--- The data ---

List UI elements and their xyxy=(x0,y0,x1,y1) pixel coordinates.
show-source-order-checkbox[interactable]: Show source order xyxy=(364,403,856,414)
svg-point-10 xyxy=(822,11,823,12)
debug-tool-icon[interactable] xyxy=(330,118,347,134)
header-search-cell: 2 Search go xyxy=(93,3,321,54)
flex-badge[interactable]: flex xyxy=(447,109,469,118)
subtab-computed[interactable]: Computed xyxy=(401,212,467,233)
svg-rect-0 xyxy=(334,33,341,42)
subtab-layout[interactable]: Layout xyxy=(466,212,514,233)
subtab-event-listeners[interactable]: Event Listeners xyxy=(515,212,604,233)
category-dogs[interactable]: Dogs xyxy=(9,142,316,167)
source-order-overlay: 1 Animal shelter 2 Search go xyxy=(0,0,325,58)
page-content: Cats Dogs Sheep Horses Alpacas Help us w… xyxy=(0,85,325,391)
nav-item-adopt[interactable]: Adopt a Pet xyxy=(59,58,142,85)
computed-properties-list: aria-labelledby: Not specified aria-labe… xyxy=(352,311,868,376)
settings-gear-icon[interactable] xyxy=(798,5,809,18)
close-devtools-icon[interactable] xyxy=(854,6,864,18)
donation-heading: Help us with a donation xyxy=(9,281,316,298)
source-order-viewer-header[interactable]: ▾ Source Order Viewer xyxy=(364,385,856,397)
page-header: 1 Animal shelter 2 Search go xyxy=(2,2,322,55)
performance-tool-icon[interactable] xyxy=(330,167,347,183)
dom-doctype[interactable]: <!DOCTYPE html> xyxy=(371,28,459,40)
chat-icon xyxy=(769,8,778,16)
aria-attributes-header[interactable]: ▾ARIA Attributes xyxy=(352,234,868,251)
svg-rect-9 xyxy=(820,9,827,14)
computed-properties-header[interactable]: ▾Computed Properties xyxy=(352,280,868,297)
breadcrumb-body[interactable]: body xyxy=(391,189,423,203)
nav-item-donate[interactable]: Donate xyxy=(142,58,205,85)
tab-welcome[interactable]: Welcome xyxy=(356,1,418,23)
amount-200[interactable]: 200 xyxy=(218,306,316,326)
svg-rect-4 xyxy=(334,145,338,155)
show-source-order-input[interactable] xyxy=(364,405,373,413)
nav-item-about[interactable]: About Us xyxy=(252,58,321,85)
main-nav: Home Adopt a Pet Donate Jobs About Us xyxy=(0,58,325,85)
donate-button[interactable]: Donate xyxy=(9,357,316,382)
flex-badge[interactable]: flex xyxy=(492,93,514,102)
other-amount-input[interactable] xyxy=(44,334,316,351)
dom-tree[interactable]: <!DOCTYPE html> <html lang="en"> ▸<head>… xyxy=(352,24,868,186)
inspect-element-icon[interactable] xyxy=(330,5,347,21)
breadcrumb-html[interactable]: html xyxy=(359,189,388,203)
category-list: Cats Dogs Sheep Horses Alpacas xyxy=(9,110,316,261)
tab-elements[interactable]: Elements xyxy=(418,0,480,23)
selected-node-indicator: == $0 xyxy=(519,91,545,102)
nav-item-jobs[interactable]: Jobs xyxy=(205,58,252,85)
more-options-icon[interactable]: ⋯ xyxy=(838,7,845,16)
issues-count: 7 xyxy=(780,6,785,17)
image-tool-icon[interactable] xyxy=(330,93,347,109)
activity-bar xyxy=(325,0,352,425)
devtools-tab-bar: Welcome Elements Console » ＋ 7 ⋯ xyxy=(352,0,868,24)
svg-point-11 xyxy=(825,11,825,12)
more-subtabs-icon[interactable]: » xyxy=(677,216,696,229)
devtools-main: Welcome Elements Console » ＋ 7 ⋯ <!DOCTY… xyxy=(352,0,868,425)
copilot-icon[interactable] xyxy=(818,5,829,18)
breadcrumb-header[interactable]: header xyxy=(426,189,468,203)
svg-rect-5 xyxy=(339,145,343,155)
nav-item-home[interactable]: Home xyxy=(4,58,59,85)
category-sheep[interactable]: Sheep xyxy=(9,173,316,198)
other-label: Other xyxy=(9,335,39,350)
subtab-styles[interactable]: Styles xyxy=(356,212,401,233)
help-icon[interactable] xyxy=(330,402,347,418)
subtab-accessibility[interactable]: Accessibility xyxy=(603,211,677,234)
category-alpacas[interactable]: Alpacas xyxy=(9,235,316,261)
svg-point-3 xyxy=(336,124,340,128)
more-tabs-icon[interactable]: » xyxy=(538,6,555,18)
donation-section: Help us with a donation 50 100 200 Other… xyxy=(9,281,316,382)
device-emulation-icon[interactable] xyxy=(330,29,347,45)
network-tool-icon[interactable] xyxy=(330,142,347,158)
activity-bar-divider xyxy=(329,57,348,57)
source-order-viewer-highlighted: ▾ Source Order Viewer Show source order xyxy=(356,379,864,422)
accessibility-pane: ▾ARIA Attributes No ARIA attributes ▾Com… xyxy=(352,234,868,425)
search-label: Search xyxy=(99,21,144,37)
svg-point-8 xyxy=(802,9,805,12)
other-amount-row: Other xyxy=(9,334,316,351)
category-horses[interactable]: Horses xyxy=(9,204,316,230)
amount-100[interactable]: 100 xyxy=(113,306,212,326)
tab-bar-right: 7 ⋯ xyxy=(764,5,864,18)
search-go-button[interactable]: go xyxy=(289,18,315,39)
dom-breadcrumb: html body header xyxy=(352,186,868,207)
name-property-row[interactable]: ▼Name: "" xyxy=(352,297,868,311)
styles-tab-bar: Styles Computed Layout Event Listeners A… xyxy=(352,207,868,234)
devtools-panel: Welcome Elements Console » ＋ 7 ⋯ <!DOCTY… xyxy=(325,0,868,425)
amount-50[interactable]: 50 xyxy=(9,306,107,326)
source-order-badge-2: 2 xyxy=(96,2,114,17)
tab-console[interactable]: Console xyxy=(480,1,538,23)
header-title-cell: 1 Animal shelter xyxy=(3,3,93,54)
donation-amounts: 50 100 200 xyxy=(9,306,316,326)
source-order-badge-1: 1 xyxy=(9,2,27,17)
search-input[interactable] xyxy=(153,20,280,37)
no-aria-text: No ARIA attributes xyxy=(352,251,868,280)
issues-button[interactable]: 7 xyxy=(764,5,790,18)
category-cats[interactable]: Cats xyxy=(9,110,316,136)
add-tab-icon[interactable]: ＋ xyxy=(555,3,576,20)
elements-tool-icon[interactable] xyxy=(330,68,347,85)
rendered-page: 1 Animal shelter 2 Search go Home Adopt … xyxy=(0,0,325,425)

---

*Task statement*. Please work out how many lines in the records hold the string "Animal", and give only the number.

*Answer area*. 4